I look away, bowels dropping inside, and take a deep breath, raising my hands in surrender. “Hell, boss, you got me there.” And he does. He pays me well. Too well. I drink. Coke’s cold. I’m sweating. It feels good all the way down, biting, stinging, but also cooling as it goes. The old man glances at his wristwatch again, then at the clock on the wall, then at the phone on the desk, a sudden look of perplexed anxiety scrunching his mug. He taps his watch, holds it to his ear. I’ve seen this show before…
“Got a hot date?” I clear my throat, trying to recover, to bolster myself.
His look of annoyance darkens to something I want no part of; then the phone rings. His darkness passes like a summer storm, and he’s all grinning, giddy, grotesque. He glares at me, those eyes narrowing, suddenly sly, watching me watch him.
Prickles all over, I chicken out, say nothing. Again.
The old rotary phone nearly jumps off the hook on its second ring, rumbling, and the old man’s mug goes blossoming all gleeful, ravenous.
“Money line!” the old man sings, dancing on tiptoe like some depraved gnome, past Arianna, and greedily snatches the receiver off the hook.

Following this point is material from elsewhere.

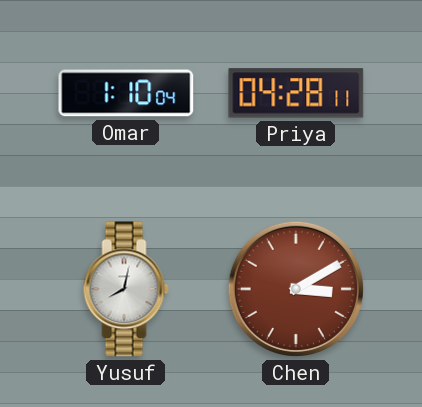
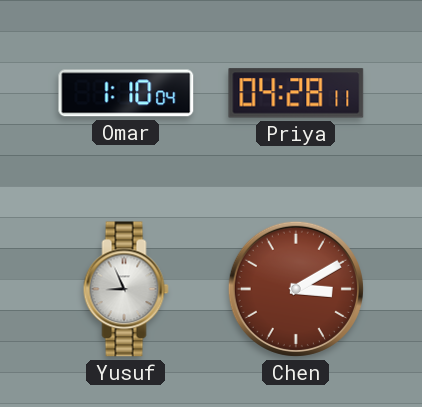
Yusuf: 8:02 -> 8:56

Arianna doesn’t even move.
* * * *
“HOLD ON — wait!” I yell as Maria’s bolting up the hill, toward the house, first-in bag slung over her shoulder, me on her six. We don’t know what the fuck’s going on. Only that someone’s been shot. The stained-shirt guy’s only help is to point and keep pointing then jump, screaming all the while into this phone. I don’t know if the gunman’s still on scene. Don’t know if he’s still shooting people. Don’t know who he is. Where he is. I don’t know how many he’s shot. I don’t know. I don’t know. I don’t know. And all I do know is we should not be here, not by ourselves, not till some semblance of cop is holding court, and there is not that. Not even close. Not a twinkle of blue light in fucking sight.
“Maria!” I scream as she hauls on up to the top of the hill, skids to a halt, dropping to a knee in the dust beside a guy. A big guy. She’s talking to him as she cuts off his shirt. The big guy’s sitting propped up against the foundation of the house. He’s talking back, spacing, mumbling. Drooling. He’s gonna code. Soon. His shirtless body’s pale as a corpse and covered in weird splotches and patterns like some Aztec animal warrior or something.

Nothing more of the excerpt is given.